> Goal of the exercise: Write out exactly the lines of the entries below from the one holding "ARJ Park 1/24" to the one holding "wspieramy innowacje", inclusive, and leave out all other lines.
>>>>
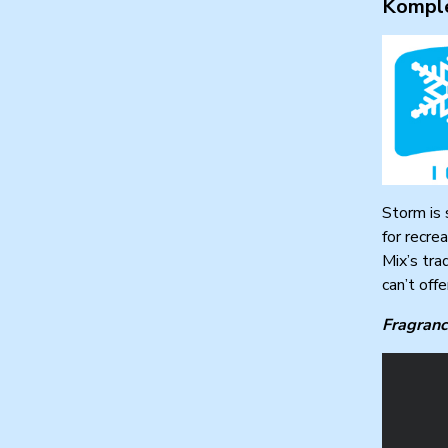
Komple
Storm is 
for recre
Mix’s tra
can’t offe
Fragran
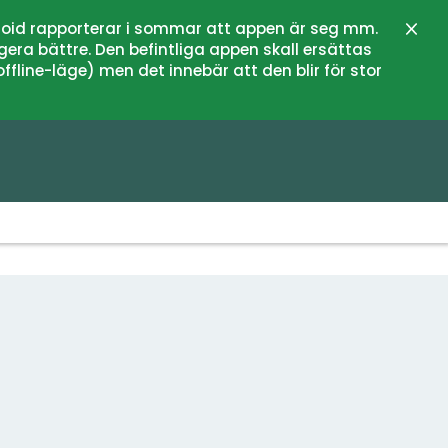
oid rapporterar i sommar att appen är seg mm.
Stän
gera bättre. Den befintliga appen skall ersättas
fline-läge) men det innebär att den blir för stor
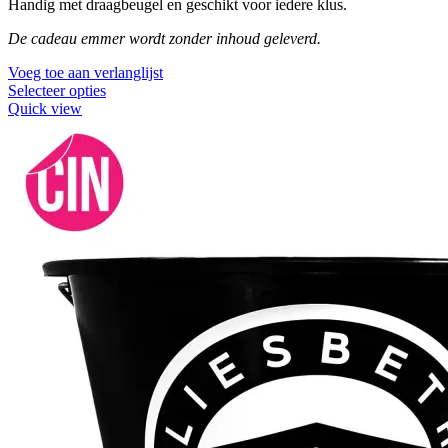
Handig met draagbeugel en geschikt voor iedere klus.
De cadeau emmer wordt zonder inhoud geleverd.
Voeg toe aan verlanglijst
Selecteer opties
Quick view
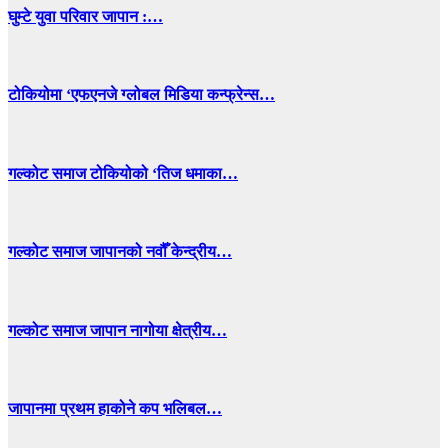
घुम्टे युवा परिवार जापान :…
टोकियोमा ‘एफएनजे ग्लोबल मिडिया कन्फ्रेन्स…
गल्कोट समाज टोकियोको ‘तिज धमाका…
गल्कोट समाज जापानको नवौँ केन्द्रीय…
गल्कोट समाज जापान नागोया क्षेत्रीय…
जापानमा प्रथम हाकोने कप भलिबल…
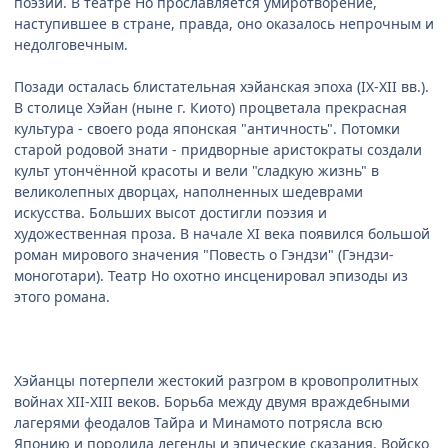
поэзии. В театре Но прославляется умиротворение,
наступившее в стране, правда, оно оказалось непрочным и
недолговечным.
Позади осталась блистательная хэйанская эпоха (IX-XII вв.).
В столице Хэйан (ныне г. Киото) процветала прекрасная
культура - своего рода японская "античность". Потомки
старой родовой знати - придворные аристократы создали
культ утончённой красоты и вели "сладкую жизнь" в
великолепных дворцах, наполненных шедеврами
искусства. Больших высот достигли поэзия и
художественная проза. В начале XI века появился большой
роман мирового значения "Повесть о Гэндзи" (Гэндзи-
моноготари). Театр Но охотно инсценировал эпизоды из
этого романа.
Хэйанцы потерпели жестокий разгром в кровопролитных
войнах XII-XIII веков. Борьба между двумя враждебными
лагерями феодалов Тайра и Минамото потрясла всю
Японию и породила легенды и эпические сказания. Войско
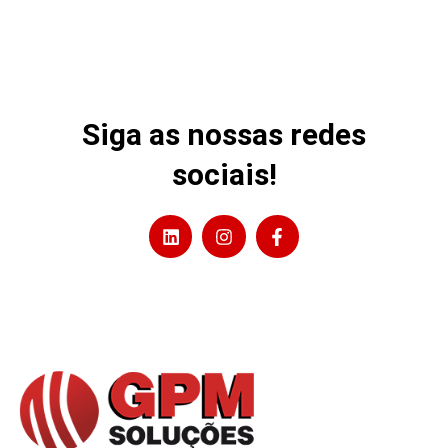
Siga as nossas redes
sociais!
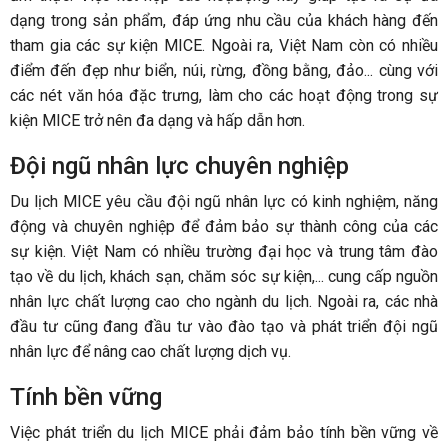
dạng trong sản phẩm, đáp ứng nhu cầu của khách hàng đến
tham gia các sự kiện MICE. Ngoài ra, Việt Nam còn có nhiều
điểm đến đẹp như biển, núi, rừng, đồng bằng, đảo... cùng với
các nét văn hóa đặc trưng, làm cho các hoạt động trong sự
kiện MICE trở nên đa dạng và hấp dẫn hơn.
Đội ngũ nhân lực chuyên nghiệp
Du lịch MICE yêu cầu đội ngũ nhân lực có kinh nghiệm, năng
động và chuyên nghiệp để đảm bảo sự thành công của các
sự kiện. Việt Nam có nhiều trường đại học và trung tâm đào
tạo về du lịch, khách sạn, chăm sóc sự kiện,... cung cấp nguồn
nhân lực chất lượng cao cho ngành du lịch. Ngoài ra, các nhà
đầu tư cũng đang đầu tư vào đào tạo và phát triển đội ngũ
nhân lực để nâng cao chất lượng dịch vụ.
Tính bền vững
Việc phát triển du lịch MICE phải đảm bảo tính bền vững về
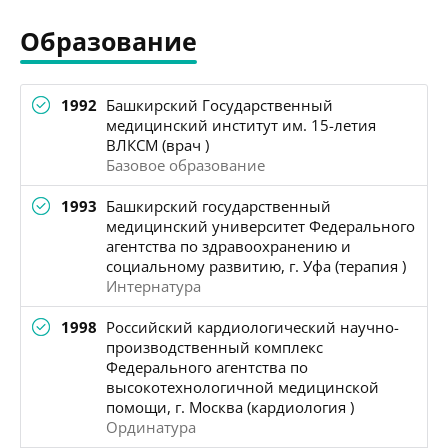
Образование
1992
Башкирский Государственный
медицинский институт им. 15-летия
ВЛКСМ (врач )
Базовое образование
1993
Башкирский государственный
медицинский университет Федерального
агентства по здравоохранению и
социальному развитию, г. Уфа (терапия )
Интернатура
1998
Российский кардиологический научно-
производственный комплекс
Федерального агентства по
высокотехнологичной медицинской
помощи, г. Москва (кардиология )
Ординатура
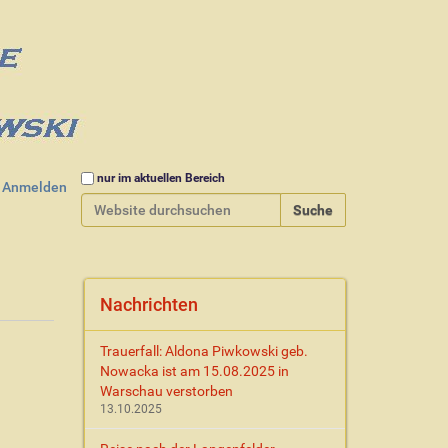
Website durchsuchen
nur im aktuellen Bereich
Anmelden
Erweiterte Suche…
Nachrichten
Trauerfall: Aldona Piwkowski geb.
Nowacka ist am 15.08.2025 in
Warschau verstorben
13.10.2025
<<<<
>>>>
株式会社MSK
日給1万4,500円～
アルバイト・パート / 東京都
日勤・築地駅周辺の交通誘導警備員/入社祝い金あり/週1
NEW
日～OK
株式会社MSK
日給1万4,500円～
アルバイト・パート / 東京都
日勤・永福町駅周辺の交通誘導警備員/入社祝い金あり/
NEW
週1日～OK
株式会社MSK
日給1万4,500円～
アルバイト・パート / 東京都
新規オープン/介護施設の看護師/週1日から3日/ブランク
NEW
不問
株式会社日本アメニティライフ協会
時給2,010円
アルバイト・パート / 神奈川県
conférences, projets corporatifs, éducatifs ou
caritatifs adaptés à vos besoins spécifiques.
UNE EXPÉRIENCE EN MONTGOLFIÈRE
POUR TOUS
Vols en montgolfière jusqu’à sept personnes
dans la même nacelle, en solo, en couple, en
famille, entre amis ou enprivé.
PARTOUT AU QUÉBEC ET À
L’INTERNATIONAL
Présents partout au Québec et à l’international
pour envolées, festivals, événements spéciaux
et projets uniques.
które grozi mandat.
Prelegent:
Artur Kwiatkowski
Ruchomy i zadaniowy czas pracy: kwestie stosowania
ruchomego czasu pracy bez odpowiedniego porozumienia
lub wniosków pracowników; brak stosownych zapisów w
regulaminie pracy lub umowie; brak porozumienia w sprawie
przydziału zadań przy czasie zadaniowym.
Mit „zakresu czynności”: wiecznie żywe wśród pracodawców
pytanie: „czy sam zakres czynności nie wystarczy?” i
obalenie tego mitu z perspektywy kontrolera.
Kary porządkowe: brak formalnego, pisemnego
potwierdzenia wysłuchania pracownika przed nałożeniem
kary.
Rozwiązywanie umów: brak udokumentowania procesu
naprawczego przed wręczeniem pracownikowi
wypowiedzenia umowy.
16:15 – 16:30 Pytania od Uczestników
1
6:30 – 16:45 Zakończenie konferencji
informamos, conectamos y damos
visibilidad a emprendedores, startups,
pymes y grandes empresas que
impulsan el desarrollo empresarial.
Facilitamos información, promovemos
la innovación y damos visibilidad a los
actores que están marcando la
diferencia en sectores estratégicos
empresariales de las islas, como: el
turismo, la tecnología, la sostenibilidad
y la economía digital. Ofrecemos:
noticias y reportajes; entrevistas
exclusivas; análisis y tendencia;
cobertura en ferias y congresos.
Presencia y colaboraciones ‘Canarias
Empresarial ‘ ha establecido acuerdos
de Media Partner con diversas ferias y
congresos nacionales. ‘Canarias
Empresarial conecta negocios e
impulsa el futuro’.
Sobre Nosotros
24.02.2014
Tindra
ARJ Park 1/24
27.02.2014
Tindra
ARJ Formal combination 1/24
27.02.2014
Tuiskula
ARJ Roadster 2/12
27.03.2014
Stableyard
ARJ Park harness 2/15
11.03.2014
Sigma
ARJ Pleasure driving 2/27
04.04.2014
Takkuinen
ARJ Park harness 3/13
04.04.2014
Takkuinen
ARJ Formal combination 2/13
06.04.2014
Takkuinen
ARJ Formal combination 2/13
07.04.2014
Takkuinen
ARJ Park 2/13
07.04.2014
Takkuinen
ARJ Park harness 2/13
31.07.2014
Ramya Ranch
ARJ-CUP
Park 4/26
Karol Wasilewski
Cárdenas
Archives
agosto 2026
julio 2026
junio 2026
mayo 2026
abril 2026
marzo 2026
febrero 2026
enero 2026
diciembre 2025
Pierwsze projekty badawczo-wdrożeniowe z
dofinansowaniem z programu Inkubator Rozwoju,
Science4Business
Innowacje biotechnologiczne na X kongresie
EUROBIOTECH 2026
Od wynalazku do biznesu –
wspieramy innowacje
<<<<
>>>>
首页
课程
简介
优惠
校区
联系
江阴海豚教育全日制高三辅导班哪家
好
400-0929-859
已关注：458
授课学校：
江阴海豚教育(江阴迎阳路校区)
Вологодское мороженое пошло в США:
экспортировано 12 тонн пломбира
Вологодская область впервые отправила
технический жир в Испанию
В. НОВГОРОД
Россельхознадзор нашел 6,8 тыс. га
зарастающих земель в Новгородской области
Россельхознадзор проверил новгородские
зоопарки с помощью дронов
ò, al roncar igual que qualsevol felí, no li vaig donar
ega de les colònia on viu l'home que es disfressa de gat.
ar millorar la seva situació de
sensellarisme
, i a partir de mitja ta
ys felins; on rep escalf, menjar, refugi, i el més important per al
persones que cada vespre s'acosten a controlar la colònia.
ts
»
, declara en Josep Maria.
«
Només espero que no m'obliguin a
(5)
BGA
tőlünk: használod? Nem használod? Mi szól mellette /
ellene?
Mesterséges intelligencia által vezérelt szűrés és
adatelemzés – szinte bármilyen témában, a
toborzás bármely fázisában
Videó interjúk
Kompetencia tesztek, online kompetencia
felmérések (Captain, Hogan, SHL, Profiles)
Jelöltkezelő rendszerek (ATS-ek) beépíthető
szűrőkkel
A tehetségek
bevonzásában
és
<<<<
> Worked solution:
ARJ Park 1/24
27.02.2014
Tindra
ARJ Formal combination 1/24
27.02.2014
Tuiskula
ARJ Roadster 2/12
27.03.2014
Stableyard
ARJ Park harness 2/15
11.03.2014
Sigma
ARJ Pleasure driving 2/27
04.04.2014
Takkuinen
ARJ Park harness 3/13
04.04.2014
Takkuinen
ARJ Formal combination 2/13
06.04.2014
Takkuinen
ARJ Formal combination 2/13
07.04.2014
Takkuinen
ARJ Park 2/13
07.04.2014
Takkuinen
ARJ Park harness 2/13
31.07.2014
Ramya Ranch
ARJ-CUP
Park 4/26
Karol Wasilewski
Cárdenas
Archives
agosto 2026
julio 2026
junio 2026
mayo 2026
abril 2026
marzo 2026
febrero 2026
enero 2026
diciembre 2025
Pierwsze projekty badawczo-wdrożeniowe z
dofinansowaniem z programu Inkubator Rozwoju,
Science4Business
Innowacje biotechnologiczne na X kongresie
EUROBIOTECH 2026
Od wynalazku do biznesu –
wspieramy innowacje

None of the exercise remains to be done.